▶ [ABOUT THIS EXERCISE]
Once you reach the line holding "gerecyclede", write out that line and every later one exactly, ending with the last line of the data; write nothing else.

▶ [RECORDS]

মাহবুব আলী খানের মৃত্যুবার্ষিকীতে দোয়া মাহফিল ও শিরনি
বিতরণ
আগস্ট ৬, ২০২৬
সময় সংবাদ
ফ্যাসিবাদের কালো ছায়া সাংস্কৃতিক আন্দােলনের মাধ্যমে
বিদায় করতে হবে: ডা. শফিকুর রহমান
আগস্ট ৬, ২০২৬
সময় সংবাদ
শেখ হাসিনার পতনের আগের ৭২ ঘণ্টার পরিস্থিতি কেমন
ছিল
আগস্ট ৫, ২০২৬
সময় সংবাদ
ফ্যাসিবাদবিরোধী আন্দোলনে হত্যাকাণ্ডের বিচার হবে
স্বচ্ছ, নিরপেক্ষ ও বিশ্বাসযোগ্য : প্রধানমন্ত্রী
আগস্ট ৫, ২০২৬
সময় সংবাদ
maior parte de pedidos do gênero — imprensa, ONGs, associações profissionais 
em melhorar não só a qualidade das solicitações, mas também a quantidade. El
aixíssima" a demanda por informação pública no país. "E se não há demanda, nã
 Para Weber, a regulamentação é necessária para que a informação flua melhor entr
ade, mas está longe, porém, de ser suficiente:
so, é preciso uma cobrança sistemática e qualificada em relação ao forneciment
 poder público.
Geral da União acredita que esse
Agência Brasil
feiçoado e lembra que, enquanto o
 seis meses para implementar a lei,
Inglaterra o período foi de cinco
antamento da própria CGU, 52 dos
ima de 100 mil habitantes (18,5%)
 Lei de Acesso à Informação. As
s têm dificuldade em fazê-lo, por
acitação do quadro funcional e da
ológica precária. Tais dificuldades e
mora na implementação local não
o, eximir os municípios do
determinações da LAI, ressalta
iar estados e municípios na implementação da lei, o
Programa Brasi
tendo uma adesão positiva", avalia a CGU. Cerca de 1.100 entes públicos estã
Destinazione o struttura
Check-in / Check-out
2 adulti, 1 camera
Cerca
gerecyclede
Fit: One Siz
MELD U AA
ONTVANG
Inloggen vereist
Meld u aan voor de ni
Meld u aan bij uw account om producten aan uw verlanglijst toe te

▶ [EXPECTED ANSWER]
gerecyclede
Fit: One Siz
MELD U AA
ONTVANG
Inloggen vereist
Meld u aan voor de ni
Meld u aan bij uw account om producten aan uw verlanglijst toe te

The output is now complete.